Ruyuan Wan


2026

Coded language is an important part of human communication. It refers to cases where users intentionally encode meaning so that the surface text differs from the intended meaning and must be decoded to be understood. Current language models handle coded language poorly. Progress has been limited by the lack of real-world datasets and clear taxonomies. This paper introduces CodedLang, a dataset of 7,744 Chinese Google Maps reviews, including 900 reviews with span-level annotations of coded language. We developed a seven-class taxonomy that captures common encoding strategies, including phonetic, orthographic, and cross-lingual substitutions. We benchmarked language models on coded language detection, classification, and review rating prediction. Results show that even strong models can fail to identify or understand coded language. Because many coded expressions rely on pronunciation-based strategies, we further conducted a phonetic analysis of coded and decoded forms. Our code and dataset are publicly available. Together, our results highlight coded language as an important and underexplored challenge for real-world NLP systems.

2025

Subjective data annotation (SDA) plays an important role in many NLP tasks, including sentiment analysis, toxicity detection, and bias identification. Conventional SDA often treats annotator disagreement as noise, overlooking its potential to reveal deeper insights. In contrast, qualitative data analysis (QDA) explicitly engages with diverse positionalities and treats disagreement as a meaningful source of knowledge. In this position paper, we argue that human annotators are a key source of valuable interpretive insights into subjective data beyond surface-level descriptions. Through a comparative analysis of SDA and QDA methodologies, we examine similarities and differences in task nature (e.g., human’s role, analysis content, cost, and completion conditions) and practice (annotation schema, annotation workflow, annotator selection, and evaluation). Based on this comparison, we propose five practical recommendations for enabling SDA to capture richer insights. We demonstrate these recommendations in a reinforcement learning from human feedback (RLHF) case study and envision that our interdisciplinary perspective will offer new directions for the field.

2024

Detecting logical fallacies in texts can help users spot argument flaws, but automating this detection is not easy. Manually annotating fallacies in large-scale, real-world text data to create datasets for developing and validating detection models is costly. This paper introduces CoCoLoFa, the largest known logical fallacy dataset, containing 7,706 comments for 648 news articles, with each comment labeled for fallacy presence and type. We recruited 143 crowd workers to write comments embodying specific fallacy types (e.g., slippery slope) in response to news articles. Recognizing the complexity of this writing task, we built an LLM-powered assistant into the workers’ interface to aid in drafting and refining their comments. Experts rated the writing quality and labeling validity of CoCoLoFa as high and reliable. BERT-based models fine-tuned using CoCoLoFa achieved the highest fallacy detection (F1=0.86) and classification (F1=0.87) performance on its test set, outperforming the state-of-the-art LLMs. Our work shows that combining crowdsourcing and LLMs enables us to more effectively construct datasets for complex linguistic phenomena that crowd workers find challenging to produce on their own.

2023

This study investigates learning with disagreement in NLP tasks and evaluates its performance on four datasets. The results suggest that the model performs best on the experimental dataset and faces challenges in minority languages.
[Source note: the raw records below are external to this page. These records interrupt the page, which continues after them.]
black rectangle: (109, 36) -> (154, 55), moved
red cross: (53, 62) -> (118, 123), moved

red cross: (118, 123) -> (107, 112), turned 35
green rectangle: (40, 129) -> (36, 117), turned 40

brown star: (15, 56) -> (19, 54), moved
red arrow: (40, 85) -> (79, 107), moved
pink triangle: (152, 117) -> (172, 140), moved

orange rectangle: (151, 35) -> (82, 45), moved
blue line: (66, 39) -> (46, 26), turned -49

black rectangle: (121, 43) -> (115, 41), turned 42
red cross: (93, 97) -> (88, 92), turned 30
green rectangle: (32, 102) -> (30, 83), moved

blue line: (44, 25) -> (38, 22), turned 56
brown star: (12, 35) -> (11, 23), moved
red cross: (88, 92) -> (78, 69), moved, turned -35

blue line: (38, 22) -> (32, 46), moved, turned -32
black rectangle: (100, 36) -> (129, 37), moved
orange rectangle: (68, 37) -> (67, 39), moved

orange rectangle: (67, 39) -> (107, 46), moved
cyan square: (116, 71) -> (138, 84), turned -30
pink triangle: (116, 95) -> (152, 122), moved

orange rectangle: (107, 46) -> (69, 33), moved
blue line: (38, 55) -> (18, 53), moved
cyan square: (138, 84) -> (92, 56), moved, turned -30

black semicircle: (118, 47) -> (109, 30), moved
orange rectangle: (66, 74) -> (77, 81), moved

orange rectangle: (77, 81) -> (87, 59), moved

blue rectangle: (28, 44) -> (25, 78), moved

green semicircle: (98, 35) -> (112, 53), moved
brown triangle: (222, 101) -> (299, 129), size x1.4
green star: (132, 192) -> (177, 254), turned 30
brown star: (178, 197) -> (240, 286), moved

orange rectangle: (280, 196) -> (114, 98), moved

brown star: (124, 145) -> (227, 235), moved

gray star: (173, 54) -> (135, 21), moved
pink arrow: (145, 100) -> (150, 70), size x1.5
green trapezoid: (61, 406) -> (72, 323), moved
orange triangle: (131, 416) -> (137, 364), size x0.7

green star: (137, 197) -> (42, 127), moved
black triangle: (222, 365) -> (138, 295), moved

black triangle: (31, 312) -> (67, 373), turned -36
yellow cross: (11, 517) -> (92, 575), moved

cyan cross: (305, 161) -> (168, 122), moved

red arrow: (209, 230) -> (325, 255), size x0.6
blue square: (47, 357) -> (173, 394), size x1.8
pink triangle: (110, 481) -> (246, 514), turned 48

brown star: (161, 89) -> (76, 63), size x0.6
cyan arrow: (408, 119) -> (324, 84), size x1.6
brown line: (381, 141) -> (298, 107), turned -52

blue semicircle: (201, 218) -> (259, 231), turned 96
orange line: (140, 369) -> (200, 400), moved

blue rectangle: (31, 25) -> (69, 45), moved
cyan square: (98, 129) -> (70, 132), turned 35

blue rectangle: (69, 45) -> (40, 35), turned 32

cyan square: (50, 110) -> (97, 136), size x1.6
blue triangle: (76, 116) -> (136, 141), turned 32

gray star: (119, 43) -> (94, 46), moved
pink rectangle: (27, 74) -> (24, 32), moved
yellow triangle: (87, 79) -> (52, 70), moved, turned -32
Furthermore, the analysis indicates that annotator demographics play a significant role in the interpretation of such tasks. This study suggests the need for greater consideration of demographic differences in annotators and more comprehensive evaluation metrics for NLP models.

2022

The bridging research between Human-Computer Interaction and Natural Language Processing is developing quickly these years. However, there is still a lack of formative guidelines to understand the human-machine interaction in the NLP loop. When researchers crossing the two fields talk about humans, they may imply a user or labor. Regarding a human as a user, the human is in control, and the machine is used as a tool to achieve the human’s goals. Considering a human as a laborer, the machine is in control, and the human is used as a resource to achieve the machine’s goals. Through a systematic literature review and thematic analysis, we present an interaction framework for understanding human-machine relationships in NLP. In the framework, we propose four types of human-machine interactions: Human-Teacher and Machine-Learner, Machine-Leading, Human-Leading, and Human-Machine Collaborators. Our analysis shows that the type of interaction is not fixed but can change across tasks as the relationship between the human and the machine develops. We also discuss the implications of this framework for the future of NLP and human-machine relationships.